Is China offloading its dollar assets?

Published 15/04/2025, 11:35 pm
© Reuters.

Investing.com -- Speculation over China’s potential divestment of dollar assets has resurfaced following recent swings in U.S. bond markets and exchange rates. But a closer look at available data suggests there is little concrete evidence that Beijing is engineering a large-scale shift away from U.S. assets.

According to Capital Economics, China’s state institutions still hold over half their foreign portfolios in U.S. assets, despite escalating geopolitical tensions.

“China’s main state institutions own at least $3 trillion in dollar assets,” said Mark Williams, Chief Asia Economist at Capital Economics.

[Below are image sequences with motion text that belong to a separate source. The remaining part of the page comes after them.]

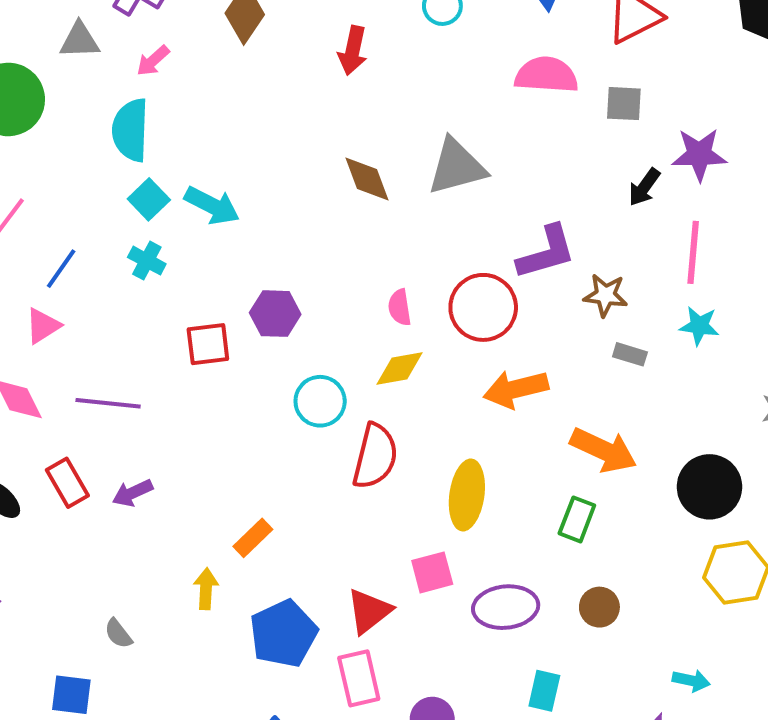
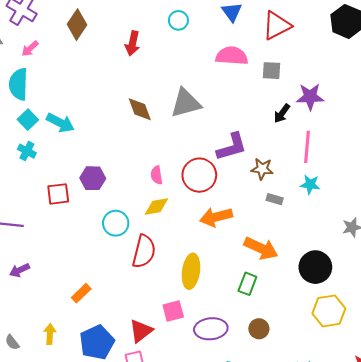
yellow arrow: (206, 589) -> (50, 334), moved

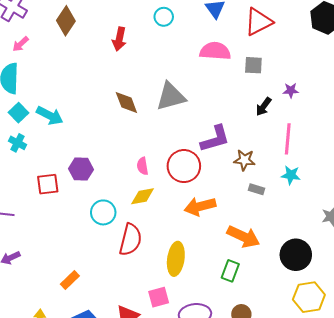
purple star: (310, 97) -> (291, 90), size x0.6

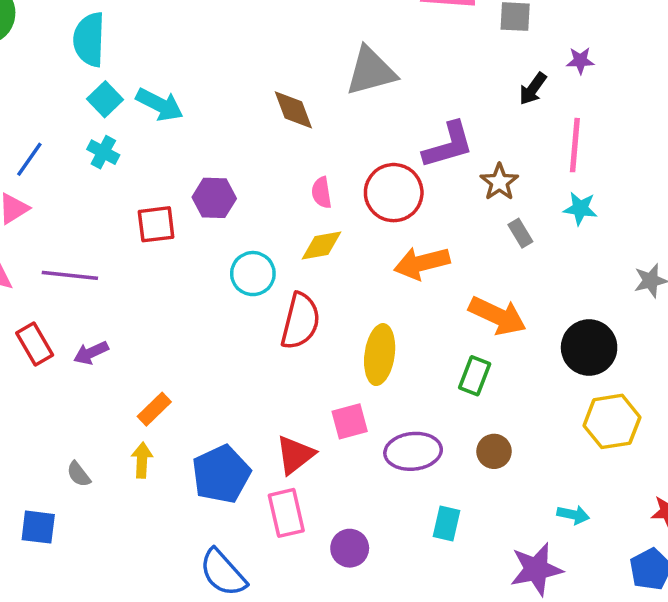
brown diamond: (126, 103) -> (293, 110), moved
brown star: (244, 160) -> (499, 182), turned 30
gray rectangle: (256, 189) -> (520, 233), turned 42
orange rectangle: (70, 280) -> (154, 409), moved

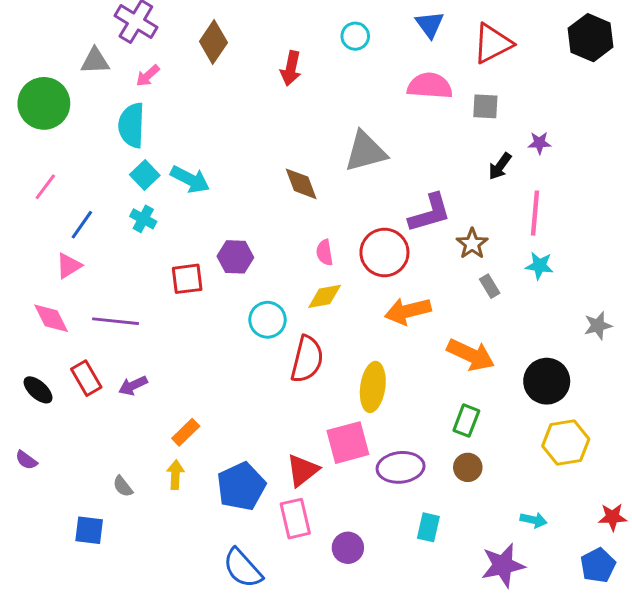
green rectangle: (475, 376) -> (466, 421), moved
pink square: (350, 421) -> (348, 443), size x1.4

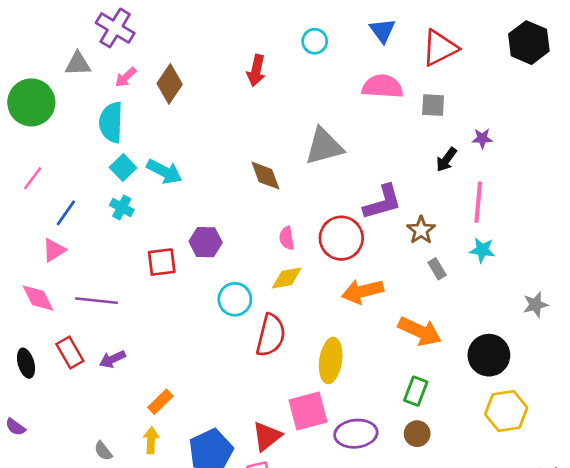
brown diamond: (213, 42) -> (170, 84), moved
black ellipse: (38, 390) -> (26, 363), turned 32

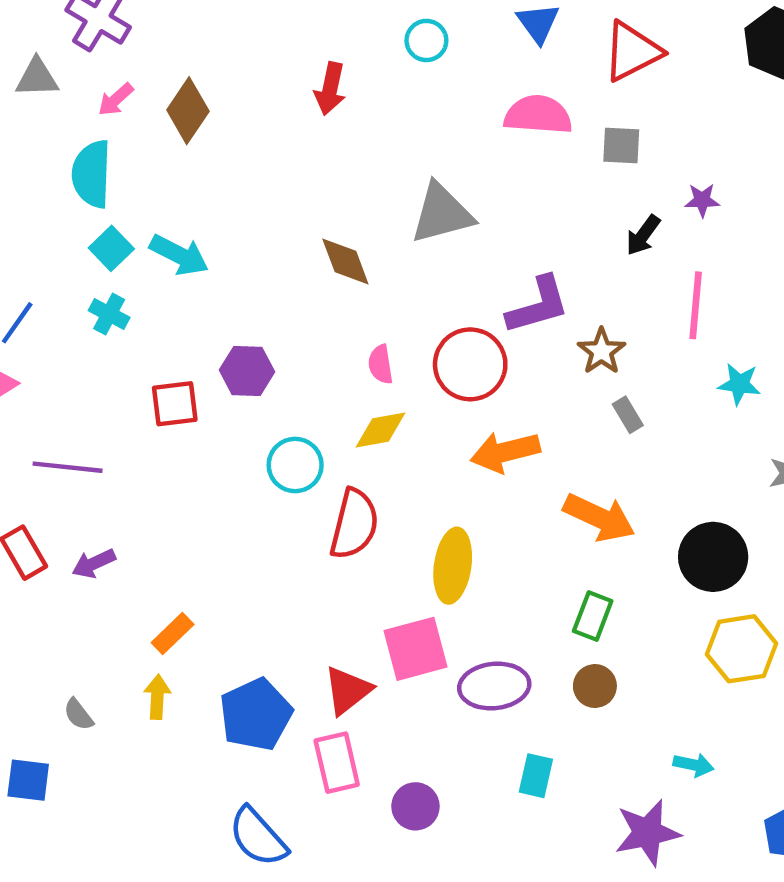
cyan star: (482, 250) -> (739, 384), moved

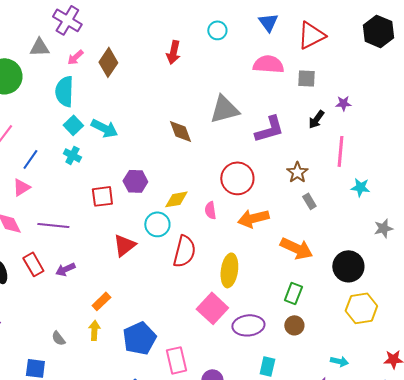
purple L-shape: (538, 305) -> (269, 129), moved
pink semicircle: (380, 364) -> (210, 210), moved
yellow diamond: (380, 430) -> (176, 199), moved
pink square: (415, 649) -> (212, 308), turned -32
red triangle: (348, 690) -> (124, 245), moved

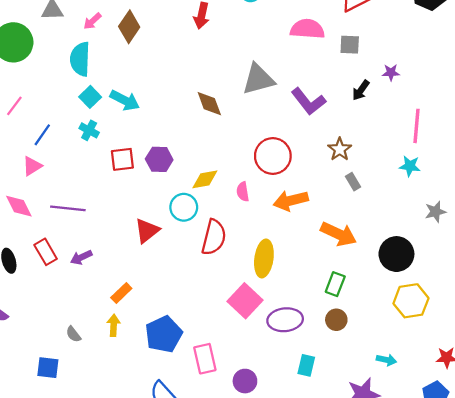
purple L-shape: (269, 129) -> (308, 101), turned 68
pink line: (340, 151) -> (417, 126), moved
red square: (102, 196) -> (122, 159), moved

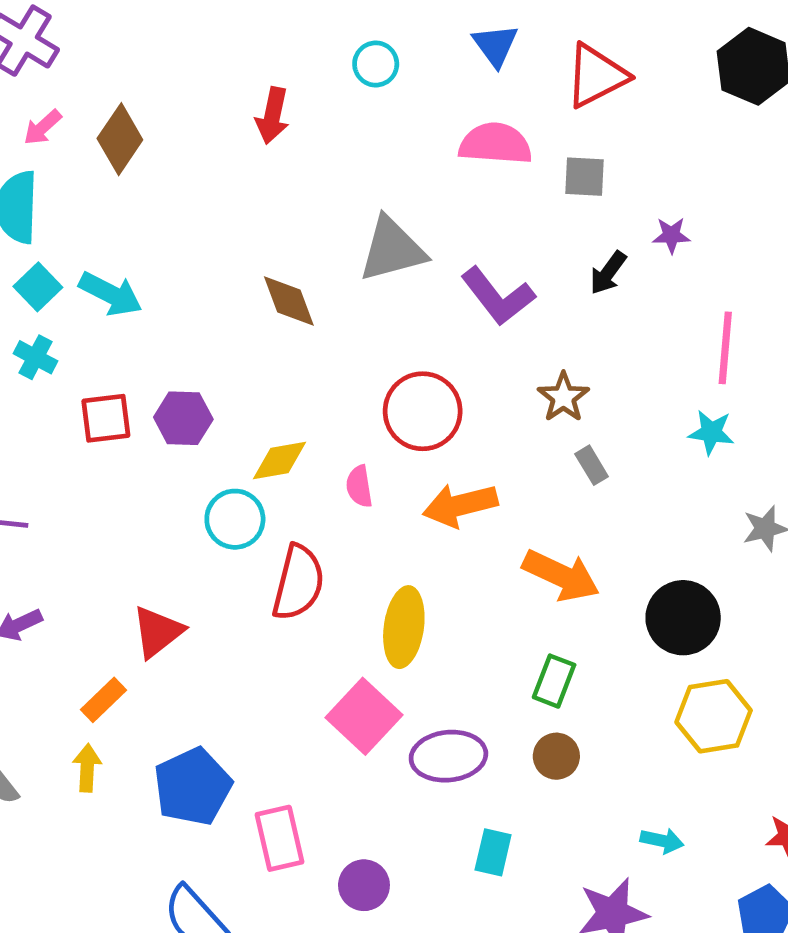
red triangle: (147, 231) -> (157, 632), moved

It is “almost certain” that Chinese reserve managers were active in markets during the recent volatility, particularly given the sharp currency movements, Williams said.

Yet, there’s no clear indication they were behind the bond market sell-off. “China would have been one seller among many,” the report noted, adding that the intervention was more likely aimed at stabilizing the renminbi-dollar exchange rate rather than offloading assets to pressure the U.S.

According to Williams, a full-scale divestment would carry significant risks for China. Any fire sale of dollar assets could strengthen the renminbi, hurting Chinese exports at a time when trade tensions with the U.S. are already elevated.

Moreover, developed markets outside the U.S. would likely resist absorbing large inflows that could drive up their currencies. “Doing that now, with the export sector facing the onslaught of U.S. tariffs, would be an act of self-sabotage,” the economist wrote.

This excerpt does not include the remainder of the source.